Exercise directions: Copy exactly, line for line, the part of the listing from the line containing "以提高检测精度和效率。" through its last line, and nothing else.

Material provided:

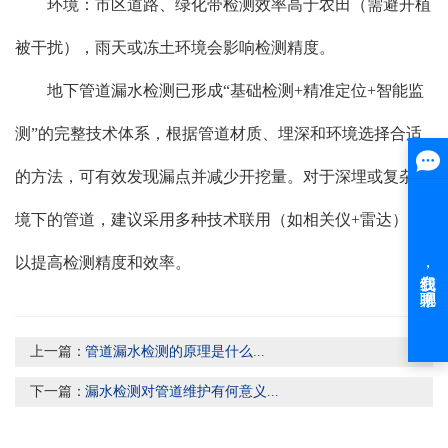
环境：市区道路、绿化带检测效率高于农田（需避开植
被干扰），雨天或冻土环境会影响检测精度。
地下管道漏水检测已形成“基础检测+精准定位+智能监
测”的完整技术体系，根据管道材质、埋深和环境选择合适
的方法，可有效发现漏点并减少开挖量。对于深埋或复杂环
境下的管道，建议采用多种技术联用（如相关仪+雷达），
以提高检测精度和效率。
上一篇：
管道漏水检测的原理是什么...
下一篇：
漏水检测对管道维护有何意义...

Task result:
以提高检测精度和效率。
上一篇：
管道漏水检测的原理是什么...
下一篇：
漏水检测对管道维护有何意义...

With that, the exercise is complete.